▶ [Data for the task]:
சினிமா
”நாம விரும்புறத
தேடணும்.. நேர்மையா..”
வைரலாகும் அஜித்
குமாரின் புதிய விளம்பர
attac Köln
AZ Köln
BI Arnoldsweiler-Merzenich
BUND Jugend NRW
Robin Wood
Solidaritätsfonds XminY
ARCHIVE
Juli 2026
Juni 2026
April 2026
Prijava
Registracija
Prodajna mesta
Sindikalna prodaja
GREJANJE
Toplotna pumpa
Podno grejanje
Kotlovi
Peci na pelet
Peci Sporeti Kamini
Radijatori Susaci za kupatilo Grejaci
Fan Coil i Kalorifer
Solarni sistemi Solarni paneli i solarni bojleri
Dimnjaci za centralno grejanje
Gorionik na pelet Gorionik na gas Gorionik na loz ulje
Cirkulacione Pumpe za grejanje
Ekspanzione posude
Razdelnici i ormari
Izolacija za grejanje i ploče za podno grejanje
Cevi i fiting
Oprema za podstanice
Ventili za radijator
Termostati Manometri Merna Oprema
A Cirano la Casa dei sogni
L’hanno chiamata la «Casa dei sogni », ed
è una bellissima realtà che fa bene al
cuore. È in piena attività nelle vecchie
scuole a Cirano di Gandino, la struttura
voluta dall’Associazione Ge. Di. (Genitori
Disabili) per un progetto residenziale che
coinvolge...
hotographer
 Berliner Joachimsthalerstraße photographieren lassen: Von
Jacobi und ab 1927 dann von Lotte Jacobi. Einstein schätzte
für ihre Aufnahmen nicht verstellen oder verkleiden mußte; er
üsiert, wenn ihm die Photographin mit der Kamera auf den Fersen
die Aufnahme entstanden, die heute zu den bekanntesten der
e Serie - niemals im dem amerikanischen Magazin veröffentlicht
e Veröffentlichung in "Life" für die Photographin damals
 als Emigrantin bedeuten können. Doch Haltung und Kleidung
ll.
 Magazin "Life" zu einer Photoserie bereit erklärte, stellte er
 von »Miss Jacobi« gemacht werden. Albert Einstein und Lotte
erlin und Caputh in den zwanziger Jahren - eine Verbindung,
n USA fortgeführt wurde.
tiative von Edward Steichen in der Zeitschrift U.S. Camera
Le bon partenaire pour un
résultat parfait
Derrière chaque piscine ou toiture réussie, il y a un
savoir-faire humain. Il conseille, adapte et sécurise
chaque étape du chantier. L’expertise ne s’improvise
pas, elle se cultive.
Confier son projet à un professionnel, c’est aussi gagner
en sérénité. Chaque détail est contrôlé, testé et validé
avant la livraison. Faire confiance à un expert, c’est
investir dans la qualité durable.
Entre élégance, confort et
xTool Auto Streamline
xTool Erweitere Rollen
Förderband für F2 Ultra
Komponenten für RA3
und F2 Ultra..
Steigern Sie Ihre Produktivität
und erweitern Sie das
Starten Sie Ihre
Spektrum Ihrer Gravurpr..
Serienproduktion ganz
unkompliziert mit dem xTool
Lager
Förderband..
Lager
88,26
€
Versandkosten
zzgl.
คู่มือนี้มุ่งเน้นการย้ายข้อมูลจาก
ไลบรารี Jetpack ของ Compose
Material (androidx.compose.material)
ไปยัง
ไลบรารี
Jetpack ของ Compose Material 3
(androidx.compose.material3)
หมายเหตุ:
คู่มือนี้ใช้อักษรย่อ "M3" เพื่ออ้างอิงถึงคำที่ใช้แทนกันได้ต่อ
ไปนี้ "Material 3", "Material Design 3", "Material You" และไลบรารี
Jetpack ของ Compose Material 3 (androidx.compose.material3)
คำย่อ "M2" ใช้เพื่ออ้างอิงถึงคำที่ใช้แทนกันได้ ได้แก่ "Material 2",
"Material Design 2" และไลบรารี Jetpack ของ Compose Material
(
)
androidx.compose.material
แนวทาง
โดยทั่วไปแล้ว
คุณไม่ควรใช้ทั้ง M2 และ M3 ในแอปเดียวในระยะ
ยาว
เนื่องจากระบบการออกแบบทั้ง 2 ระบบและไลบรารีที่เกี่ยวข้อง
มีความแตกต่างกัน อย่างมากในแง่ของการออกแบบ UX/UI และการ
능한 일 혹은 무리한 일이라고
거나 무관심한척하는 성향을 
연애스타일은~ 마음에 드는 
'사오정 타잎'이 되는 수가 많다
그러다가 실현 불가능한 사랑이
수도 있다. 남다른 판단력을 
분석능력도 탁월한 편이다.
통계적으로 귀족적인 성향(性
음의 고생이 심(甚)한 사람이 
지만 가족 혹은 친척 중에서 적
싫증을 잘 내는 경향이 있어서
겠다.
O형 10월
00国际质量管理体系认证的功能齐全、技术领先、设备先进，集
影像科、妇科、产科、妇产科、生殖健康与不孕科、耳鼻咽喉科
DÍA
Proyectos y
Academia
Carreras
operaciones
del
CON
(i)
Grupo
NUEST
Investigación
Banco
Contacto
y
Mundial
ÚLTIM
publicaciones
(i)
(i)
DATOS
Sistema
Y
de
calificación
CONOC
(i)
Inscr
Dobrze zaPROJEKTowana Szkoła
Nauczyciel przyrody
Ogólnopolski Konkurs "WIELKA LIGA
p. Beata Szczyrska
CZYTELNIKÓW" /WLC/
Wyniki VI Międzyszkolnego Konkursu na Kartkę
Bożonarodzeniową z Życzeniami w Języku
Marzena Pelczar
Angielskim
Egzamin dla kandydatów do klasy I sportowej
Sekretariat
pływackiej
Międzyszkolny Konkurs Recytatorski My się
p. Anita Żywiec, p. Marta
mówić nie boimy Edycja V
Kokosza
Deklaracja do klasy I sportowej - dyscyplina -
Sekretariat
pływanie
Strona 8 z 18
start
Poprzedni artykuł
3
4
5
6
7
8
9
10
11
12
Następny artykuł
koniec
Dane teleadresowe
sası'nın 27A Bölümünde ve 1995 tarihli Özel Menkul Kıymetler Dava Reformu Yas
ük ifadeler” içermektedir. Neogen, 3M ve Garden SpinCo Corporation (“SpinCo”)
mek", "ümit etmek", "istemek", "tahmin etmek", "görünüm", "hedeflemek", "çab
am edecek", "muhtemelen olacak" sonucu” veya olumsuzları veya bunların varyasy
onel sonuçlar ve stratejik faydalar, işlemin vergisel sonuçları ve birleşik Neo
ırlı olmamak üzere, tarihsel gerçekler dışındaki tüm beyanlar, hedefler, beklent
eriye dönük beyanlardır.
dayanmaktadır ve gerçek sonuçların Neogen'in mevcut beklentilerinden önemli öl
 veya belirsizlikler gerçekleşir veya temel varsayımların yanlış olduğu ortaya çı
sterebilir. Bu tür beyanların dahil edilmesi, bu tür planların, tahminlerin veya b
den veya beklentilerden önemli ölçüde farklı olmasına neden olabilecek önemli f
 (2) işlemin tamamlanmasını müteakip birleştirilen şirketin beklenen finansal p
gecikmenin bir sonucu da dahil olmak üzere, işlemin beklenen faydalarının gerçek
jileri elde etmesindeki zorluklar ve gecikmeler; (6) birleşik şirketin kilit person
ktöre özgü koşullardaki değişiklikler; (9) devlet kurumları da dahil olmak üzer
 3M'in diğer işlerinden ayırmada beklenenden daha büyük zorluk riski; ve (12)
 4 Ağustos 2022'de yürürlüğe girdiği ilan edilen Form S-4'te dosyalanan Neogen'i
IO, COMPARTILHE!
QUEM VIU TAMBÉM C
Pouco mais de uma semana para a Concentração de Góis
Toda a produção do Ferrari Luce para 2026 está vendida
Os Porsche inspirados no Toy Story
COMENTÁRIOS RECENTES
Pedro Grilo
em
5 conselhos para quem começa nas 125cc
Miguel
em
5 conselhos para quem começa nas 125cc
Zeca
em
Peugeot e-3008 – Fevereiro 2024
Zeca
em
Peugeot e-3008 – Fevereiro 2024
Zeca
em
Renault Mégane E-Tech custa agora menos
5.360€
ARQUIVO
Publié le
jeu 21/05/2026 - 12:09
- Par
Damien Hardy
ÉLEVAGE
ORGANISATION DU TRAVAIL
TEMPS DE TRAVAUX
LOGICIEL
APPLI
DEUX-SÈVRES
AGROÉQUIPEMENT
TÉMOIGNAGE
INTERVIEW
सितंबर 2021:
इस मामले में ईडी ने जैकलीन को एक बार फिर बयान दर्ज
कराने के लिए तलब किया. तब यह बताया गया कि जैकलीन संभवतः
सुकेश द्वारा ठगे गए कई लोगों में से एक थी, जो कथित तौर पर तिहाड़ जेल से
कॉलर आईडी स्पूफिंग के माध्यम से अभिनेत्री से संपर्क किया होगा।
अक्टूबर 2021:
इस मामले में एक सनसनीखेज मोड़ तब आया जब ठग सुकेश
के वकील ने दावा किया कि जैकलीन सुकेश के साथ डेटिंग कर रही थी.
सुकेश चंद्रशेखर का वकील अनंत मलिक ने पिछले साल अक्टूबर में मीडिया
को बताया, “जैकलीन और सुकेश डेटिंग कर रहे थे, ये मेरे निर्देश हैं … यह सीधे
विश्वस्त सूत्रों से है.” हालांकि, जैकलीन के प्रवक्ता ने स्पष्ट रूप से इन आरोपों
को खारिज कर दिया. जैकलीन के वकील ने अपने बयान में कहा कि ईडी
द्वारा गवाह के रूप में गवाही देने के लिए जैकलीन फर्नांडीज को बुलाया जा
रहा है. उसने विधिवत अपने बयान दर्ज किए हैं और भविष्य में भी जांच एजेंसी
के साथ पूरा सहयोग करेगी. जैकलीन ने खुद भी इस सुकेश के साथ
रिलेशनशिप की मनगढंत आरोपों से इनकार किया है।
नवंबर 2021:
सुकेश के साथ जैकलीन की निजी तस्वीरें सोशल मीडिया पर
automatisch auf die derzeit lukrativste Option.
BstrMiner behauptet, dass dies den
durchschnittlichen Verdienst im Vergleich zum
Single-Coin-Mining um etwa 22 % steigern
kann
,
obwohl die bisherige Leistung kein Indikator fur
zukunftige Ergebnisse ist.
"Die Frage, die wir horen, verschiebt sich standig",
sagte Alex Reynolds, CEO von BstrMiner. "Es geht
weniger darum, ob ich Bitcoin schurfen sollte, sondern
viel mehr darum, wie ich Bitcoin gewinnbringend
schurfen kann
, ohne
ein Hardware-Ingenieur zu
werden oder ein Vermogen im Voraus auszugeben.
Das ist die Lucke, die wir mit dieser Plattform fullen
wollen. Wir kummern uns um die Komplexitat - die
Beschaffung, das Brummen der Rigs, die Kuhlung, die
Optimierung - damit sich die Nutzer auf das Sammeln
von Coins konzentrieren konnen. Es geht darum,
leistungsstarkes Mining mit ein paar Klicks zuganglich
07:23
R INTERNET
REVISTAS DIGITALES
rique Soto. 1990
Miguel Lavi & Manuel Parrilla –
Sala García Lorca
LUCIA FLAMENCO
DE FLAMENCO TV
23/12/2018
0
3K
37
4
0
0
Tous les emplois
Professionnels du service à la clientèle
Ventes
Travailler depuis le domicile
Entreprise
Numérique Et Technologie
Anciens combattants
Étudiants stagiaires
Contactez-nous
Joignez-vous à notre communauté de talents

▶ [Description of the task]: Where the listing above reaches the line that contains "सुकेश चंद्रशेखर का", start retyping, and finish with the line that contains "Étudiants stagiaires"; reproduce those lines exactly and no others.

▶ [Answer to the problem]:
सुकेश चंद्रशेखर का वकील अनंत मलिक ने पिछले साल अक्टूबर में मीडिया
को बताया, “जैकलीन और सुकेश डेटिंग कर रहे थे, ये मेरे निर्देश हैं … यह सीधे
विश्वस्त सूत्रों से है.” हालांकि, जैकलीन के प्रवक्ता ने स्पष्ट रूप से इन आरोपों
को खारिज कर दिया. जैकलीन के वकील ने अपने बयान में कहा कि ईडी
द्वारा गवाह के रूप में गवाही देने के लिए जैकलीन फर्नांडीज को बुलाया जा
रहा है. उसने विधिवत अपने बयान दर्ज किए हैं और भविष्य में भी जांच एजेंसी
के साथ पूरा सहयोग करेगी. जैकलीन ने खुद भी इस सुकेश के साथ
रिलेशनशिप की मनगढंत आरोपों से इनकार किया है।
नवंबर 2021:
सुकेश के साथ जैकलीन की निजी तस्वीरें सोशल मीडिया पर
automatisch auf die derzeit lukrativste Option.
BstrMiner behauptet, dass dies den
durchschnittlichen Verdienst im Vergleich zum
Single-Coin-Mining um etwa 22 % steigern
kann
,
obwohl die bisherige Leistung kein Indikator fur
zukunftige Ergebnisse ist.
"Die Frage, die wir horen, verschiebt sich standig",
sagte Alex Reynolds, CEO von BstrMiner. "Es geht
weniger darum, ob ich Bitcoin schurfen sollte, sondern
viel mehr darum, wie ich Bitcoin gewinnbringend
schurfen kann
, ohne
ein Hardware-Ingenieur zu
werden oder ein Vermogen im Voraus auszugeben.
Das ist die Lucke, die wir mit dieser Plattform fullen
wollen. Wir kummern uns um die Komplexitat - die
Beschaffung, das Brummen der Rigs, die Kuhlung, die
Optimierung - damit sich die Nutzer auf das Sammeln
von Coins konzentrieren konnen. Es geht darum,
leistungsstarkes Mining mit ein paar Klicks zuganglich
07:23
R INTERNET
REVISTAS DIGITALES
rique Soto. 1990
Miguel Lavi & Manuel Parrilla –
Sala García Lorca
LUCIA FLAMENCO
DE FLAMENCO TV
23/12/2018
0
3K
37
4
0
0
Tous les emplois
Professionnels du service à la clientèle
Ventes
Travailler depuis le domicile
Entreprise
Numérique Et Technologie
Anciens combattants
Étudiants stagiaires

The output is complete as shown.